**WORK TASK**: Provide an exact copy of the data, excluding the images.

**Page images and extracted text**:
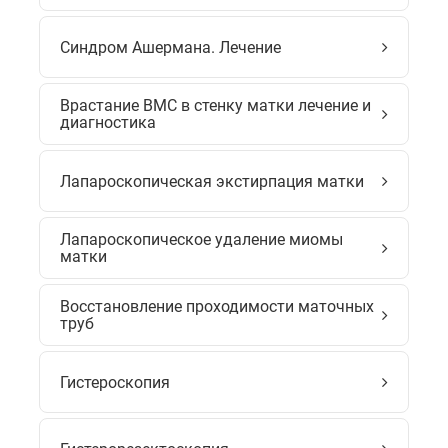
Синдром Ашермана. Лечение
Врастание ВМС в стенку матки лечение и
диагностика
Лапароскопическая экстирпация матки
Лапароскопическое удаление миомы
матки
Восстановление проходимости маточных
труб
Гистероскопия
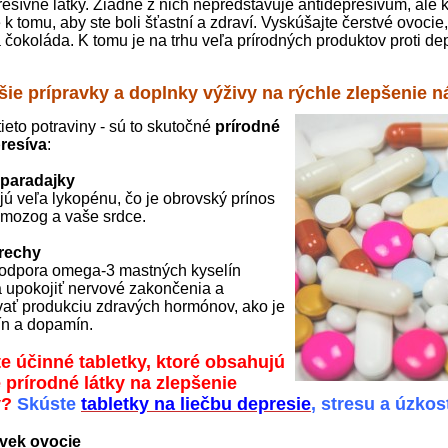
resívne látky. Žiadne z nich nepredstavuje antidepresívum, ale 
 k tomu, aby ste boli šťastní a zdraví. Vyskúšajte čerstvé ovocie
á čokoláda. K tomu je na trhu veľa prírodných produktov proti de
šie prípravky a doplnky výživy na rýchle zlepšenie 
ieto potraviny - sú to skutočné
prírodné
resíva
:
 paradajky
ú veľa lykopénu, čo je obrovský prínos
 mozog a vaše srdce.
rechy
odpora omega-3 mastných kyselín
upokojiť nervové zakončenia a
vať produkciu zdravých hormónov, ako je
ín a dopamín.
e účinné tabletky, ktoré obsahujú
 prírodné látky na zlepšenie
y?
Skúste
tabletky na liečbu depresie
, stresu a úzko
vek ovocie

**PROBLEM SOLUTION**:
Синдром Ашермана. Лечение
Врастание ВМС в стенку матки лечение и
диагностика
Лапароскопическая экстирпация матки
Лапароскопическое удаление миомы
матки
Восстановление проходимости маточных
труб
Гистероскопия
resívne látky. Žiadne z nich nepredstavuje antidepresívum, ale 
 k tomu, aby ste boli šťastní a zdraví. Vyskúšajte čerstvé ovocie
á čokoláda. K tomu je na trhu veľa prírodných produktov proti de
šie prípravky a doplnky výživy na rýchle zlepšenie 
ieto potraviny - sú to skutočné
prírodné
resíva
:
 paradajky
ú veľa lykopénu, čo je obrovský prínos
 mozog a vaše srdce.
rechy
odpora omega-3 mastných kyselín
upokojiť nervové zakončenia a
vať produkciu zdravých hormónov, ako je
ín a dopamín.
e účinné tabletky, ktoré obsahujú
 prírodné látky na zlepšenie
y?
Skúste
tabletky na liečbu depresie
, stresu a úzko
vek ovocie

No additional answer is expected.